Exercise input section start
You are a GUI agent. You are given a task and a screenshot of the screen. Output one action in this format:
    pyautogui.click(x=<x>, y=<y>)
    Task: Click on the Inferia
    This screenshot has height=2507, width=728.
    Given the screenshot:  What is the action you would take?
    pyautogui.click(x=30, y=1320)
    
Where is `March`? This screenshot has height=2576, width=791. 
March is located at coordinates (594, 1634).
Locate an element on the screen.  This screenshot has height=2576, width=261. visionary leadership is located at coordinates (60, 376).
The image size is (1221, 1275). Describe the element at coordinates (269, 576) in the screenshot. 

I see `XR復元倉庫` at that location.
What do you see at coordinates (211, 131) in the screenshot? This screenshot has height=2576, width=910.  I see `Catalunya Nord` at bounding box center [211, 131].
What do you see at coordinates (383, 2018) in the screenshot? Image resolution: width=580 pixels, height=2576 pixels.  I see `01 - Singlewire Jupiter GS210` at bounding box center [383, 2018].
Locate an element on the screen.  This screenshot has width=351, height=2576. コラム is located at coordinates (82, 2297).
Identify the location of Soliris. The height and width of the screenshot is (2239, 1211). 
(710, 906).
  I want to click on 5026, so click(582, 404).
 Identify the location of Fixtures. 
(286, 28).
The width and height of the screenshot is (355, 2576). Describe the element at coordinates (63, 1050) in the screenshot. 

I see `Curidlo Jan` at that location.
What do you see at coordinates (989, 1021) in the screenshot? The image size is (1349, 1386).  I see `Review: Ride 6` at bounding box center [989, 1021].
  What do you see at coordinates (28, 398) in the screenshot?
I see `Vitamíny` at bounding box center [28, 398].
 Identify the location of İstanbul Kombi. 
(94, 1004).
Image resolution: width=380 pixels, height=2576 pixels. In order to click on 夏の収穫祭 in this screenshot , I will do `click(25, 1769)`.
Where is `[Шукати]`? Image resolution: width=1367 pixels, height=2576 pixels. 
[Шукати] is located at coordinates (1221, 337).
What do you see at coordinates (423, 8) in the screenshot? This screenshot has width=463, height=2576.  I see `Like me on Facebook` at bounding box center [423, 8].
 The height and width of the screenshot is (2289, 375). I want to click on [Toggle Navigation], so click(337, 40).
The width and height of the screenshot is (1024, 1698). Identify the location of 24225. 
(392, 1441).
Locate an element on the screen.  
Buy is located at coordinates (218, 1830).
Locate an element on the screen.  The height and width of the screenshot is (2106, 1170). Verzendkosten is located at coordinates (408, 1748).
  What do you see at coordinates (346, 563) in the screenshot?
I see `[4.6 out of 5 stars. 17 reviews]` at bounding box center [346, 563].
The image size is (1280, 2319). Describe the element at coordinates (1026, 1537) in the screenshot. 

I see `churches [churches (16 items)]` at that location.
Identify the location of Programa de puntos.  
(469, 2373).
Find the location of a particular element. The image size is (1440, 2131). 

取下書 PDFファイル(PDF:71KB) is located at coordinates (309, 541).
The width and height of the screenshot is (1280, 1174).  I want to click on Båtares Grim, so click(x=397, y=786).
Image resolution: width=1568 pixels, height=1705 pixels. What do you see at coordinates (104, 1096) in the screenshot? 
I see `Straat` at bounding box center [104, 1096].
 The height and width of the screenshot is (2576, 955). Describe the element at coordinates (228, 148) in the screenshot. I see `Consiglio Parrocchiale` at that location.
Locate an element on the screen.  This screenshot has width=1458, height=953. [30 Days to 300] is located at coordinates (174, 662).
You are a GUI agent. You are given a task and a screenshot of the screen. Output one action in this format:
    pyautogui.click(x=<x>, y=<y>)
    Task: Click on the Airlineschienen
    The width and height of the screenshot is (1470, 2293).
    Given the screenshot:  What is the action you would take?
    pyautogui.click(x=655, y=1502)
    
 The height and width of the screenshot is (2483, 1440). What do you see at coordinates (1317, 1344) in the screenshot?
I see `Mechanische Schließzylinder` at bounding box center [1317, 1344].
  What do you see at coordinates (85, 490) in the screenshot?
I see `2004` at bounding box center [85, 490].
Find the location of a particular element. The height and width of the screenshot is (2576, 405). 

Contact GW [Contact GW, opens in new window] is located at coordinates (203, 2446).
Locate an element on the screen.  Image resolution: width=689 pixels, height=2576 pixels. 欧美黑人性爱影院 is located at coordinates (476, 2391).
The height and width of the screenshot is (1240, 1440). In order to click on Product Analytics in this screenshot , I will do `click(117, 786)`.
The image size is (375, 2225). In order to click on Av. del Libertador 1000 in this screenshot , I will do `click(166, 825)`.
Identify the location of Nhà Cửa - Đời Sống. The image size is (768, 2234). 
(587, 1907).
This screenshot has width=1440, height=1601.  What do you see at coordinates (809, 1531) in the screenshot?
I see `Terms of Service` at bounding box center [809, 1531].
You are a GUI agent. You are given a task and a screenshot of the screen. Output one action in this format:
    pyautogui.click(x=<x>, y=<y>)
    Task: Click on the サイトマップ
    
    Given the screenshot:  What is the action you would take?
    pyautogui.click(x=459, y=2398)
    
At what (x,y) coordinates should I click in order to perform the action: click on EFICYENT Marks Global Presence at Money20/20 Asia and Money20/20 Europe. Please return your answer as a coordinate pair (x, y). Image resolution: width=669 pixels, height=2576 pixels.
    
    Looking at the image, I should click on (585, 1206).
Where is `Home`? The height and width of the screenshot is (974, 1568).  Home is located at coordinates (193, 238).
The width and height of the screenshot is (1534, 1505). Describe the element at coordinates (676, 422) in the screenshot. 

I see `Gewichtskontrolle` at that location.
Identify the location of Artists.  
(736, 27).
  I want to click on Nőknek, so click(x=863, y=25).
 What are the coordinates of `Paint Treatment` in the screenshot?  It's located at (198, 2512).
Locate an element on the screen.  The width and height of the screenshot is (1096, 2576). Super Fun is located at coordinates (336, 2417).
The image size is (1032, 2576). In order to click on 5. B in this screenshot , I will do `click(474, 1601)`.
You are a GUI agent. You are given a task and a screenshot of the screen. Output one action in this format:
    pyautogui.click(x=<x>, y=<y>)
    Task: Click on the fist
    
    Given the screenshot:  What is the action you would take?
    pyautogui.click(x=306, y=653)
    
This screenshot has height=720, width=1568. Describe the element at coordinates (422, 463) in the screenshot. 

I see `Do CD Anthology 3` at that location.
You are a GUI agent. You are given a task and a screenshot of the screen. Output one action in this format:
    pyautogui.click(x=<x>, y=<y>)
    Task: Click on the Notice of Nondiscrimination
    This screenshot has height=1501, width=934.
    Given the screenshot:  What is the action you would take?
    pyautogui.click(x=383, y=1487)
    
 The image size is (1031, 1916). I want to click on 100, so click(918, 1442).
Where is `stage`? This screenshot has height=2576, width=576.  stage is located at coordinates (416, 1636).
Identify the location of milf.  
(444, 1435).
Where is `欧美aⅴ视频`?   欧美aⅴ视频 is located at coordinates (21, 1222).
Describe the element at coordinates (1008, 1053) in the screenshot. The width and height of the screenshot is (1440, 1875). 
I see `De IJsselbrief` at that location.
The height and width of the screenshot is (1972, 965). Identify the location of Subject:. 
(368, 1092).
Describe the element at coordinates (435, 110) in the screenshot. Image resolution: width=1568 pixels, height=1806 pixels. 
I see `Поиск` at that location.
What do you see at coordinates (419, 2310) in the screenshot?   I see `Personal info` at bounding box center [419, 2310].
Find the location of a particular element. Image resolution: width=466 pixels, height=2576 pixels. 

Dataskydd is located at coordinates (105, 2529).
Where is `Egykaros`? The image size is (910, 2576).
Exercise input section end
> _Task description_: All the records above must be transcribed without a single change to any word.

> _Solved problem_:
You are a GUI agent. You are given a task and a screenshot of the screen. Output one action in this format:
    pyautogui.click(x=<x>, y=<y>)
    Task: Click on the Inferia
    This screenshot has height=2507, width=728.
    Given the screenshot:  What is the action you would take?
    pyautogui.click(x=30, y=1320)
    
Where is `March`? This screenshot has height=2576, width=791. 
March is located at coordinates (594, 1634).
Locate an element on the screen.  This screenshot has height=2576, width=261. visionary leadership is located at coordinates (60, 376).
The image size is (1221, 1275). Describe the element at coordinates (269, 576) in the screenshot. 

I see `XR復元倉庫` at that location.
What do you see at coordinates (211, 131) in the screenshot? This screenshot has height=2576, width=910.  I see `Catalunya Nord` at bounding box center [211, 131].
What do you see at coordinates (383, 2018) in the screenshot? Image resolution: width=580 pixels, height=2576 pixels.  I see `01 - Singlewire Jupiter GS210` at bounding box center [383, 2018].
Locate an element on the screen.  This screenshot has width=351, height=2576. コラム is located at coordinates (82, 2297).
Identify the location of Soliris. The height and width of the screenshot is (2239, 1211). 
(710, 906).
  I want to click on 5026, so click(582, 404).
 Identify the location of Fixtures. 
(286, 28).
The width and height of the screenshot is (355, 2576). Describe the element at coordinates (63, 1050) in the screenshot. 

I see `Curidlo Jan` at that location.
What do you see at coordinates (989, 1021) in the screenshot? The image size is (1349, 1386).  I see `Review: Ride 6` at bounding box center [989, 1021].
  What do you see at coordinates (28, 398) in the screenshot?
I see `Vitamíny` at bounding box center [28, 398].
 Identify the location of İstanbul Kombi. 
(94, 1004).
Image resolution: width=380 pixels, height=2576 pixels. In order to click on 夏の収穫祭 in this screenshot , I will do `click(25, 1769)`.
Where is `[Шукати]`? Image resolution: width=1367 pixels, height=2576 pixels. 
[Шукати] is located at coordinates (1221, 337).
What do you see at coordinates (423, 8) in the screenshot? This screenshot has width=463, height=2576.  I see `Like me on Facebook` at bounding box center [423, 8].
 The height and width of the screenshot is (2289, 375). I want to click on [Toggle Navigation], so click(337, 40).
The width and height of the screenshot is (1024, 1698). Identify the location of 24225. 
(392, 1441).
Locate an element on the screen.  
Buy is located at coordinates (218, 1830).
Locate an element on the screen.  The height and width of the screenshot is (2106, 1170). Verzendkosten is located at coordinates (408, 1748).
  What do you see at coordinates (346, 563) in the screenshot?
I see `[4.6 out of 5 stars. 17 reviews]` at bounding box center [346, 563].
The image size is (1280, 2319). Describe the element at coordinates (1026, 1537) in the screenshot. 

I see `churches [churches (16 items)]` at that location.
Identify the location of Programa de puntos.  
(469, 2373).
Find the location of a particular element. The image size is (1440, 2131). 

取下書 PDFファイル(PDF:71KB) is located at coordinates (309, 541).
The width and height of the screenshot is (1280, 1174).  I want to click on Båtares Grim, so click(x=397, y=786).
Image resolution: width=1568 pixels, height=1705 pixels. What do you see at coordinates (104, 1096) in the screenshot? 
I see `Straat` at bounding box center [104, 1096].
 The height and width of the screenshot is (2576, 955). Describe the element at coordinates (228, 148) in the screenshot. I see `Consiglio Parrocchiale` at that location.
Locate an element on the screen.  This screenshot has width=1458, height=953. [30 Days to 300] is located at coordinates (174, 662).
You are a GUI agent. You are given a task and a screenshot of the screen. Output one action in this format:
    pyautogui.click(x=<x>, y=<y>)
    Task: Click on the Airlineschienen
    The width and height of the screenshot is (1470, 2293).
    Given the screenshot:  What is the action you would take?
    pyautogui.click(x=655, y=1502)
    
 The height and width of the screenshot is (2483, 1440). What do you see at coordinates (1317, 1344) in the screenshot?
I see `Mechanische Schließzylinder` at bounding box center [1317, 1344].
  What do you see at coordinates (85, 490) in the screenshot?
I see `2004` at bounding box center [85, 490].
Find the location of a particular element. The height and width of the screenshot is (2576, 405). 

Contact GW [Contact GW, opens in new window] is located at coordinates (203, 2446).
Locate an element on the screen.  Image resolution: width=689 pixels, height=2576 pixels. 欧美黑人性爱影院 is located at coordinates (476, 2391).
The height and width of the screenshot is (1240, 1440). In order to click on Product Analytics in this screenshot , I will do `click(117, 786)`.
The image size is (375, 2225). In order to click on Av. del Libertador 1000 in this screenshot , I will do `click(166, 825)`.
Identify the location of Nhà Cửa - Đời Sống. The image size is (768, 2234). 
(587, 1907).
This screenshot has width=1440, height=1601.  What do you see at coordinates (809, 1531) in the screenshot?
I see `Terms of Service` at bounding box center [809, 1531].
You are a GUI agent. You are given a task and a screenshot of the screen. Output one action in this format:
    pyautogui.click(x=<x>, y=<y>)
    Task: Click on the サイトマップ
    
    Given the screenshot:  What is the action you would take?
    pyautogui.click(x=459, y=2398)
    
At what (x,y) coordinates should I click in order to perform the action: click on EFICYENT Marks Global Presence at Money20/20 Asia and Money20/20 Europe. Please return your answer as a coordinate pair (x, y). Image resolution: width=669 pixels, height=2576 pixels.
    
    Looking at the image, I should click on (585, 1206).
Where is `Home`? The height and width of the screenshot is (974, 1568).  Home is located at coordinates (193, 238).
The width and height of the screenshot is (1534, 1505). Describe the element at coordinates (676, 422) in the screenshot. 

I see `Gewichtskontrolle` at that location.
Identify the location of Artists.  
(736, 27).
  I want to click on Nőknek, so click(x=863, y=25).
 What are the coordinates of `Paint Treatment` in the screenshot?  It's located at (198, 2512).
Locate an element on the screen.  The width and height of the screenshot is (1096, 2576). Super Fun is located at coordinates (336, 2417).
The image size is (1032, 2576). In order to click on 5. B in this screenshot , I will do `click(474, 1601)`.
You are a GUI agent. You are given a task and a screenshot of the screen. Output one action in this format:
    pyautogui.click(x=<x>, y=<y>)
    Task: Click on the fist
    
    Given the screenshot:  What is the action you would take?
    pyautogui.click(x=306, y=653)
    
This screenshot has height=720, width=1568. Describe the element at coordinates (422, 463) in the screenshot. 

I see `Do CD Anthology 3` at that location.
You are a GUI agent. You are given a task and a screenshot of the screen. Output one action in this format:
    pyautogui.click(x=<x>, y=<y>)
    Task: Click on the Notice of Nondiscrimination
    This screenshot has height=1501, width=934.
    Given the screenshot:  What is the action you would take?
    pyautogui.click(x=383, y=1487)
    
 The image size is (1031, 1916). I want to click on 100, so click(918, 1442).
Where is `stage`? This screenshot has height=2576, width=576.  stage is located at coordinates (416, 1636).
Identify the location of milf.  
(444, 1435).
Where is `欧美aⅴ视频`?   欧美aⅴ视频 is located at coordinates (21, 1222).
Describe the element at coordinates (1008, 1053) in the screenshot. The width and height of the screenshot is (1440, 1875). 
I see `De IJsselbrief` at that location.
The height and width of the screenshot is (1972, 965). Identify the location of Subject:. 
(368, 1092).
Describe the element at coordinates (435, 110) in the screenshot. Image resolution: width=1568 pixels, height=1806 pixels. 
I see `Поиск` at that location.
What do you see at coordinates (419, 2310) in the screenshot?   I see `Personal info` at bounding box center [419, 2310].
Find the location of a particular element. Image resolution: width=466 pixels, height=2576 pixels. 

Dataskydd is located at coordinates (105, 2529).
Where is `Egykaros`? The image size is (910, 2576).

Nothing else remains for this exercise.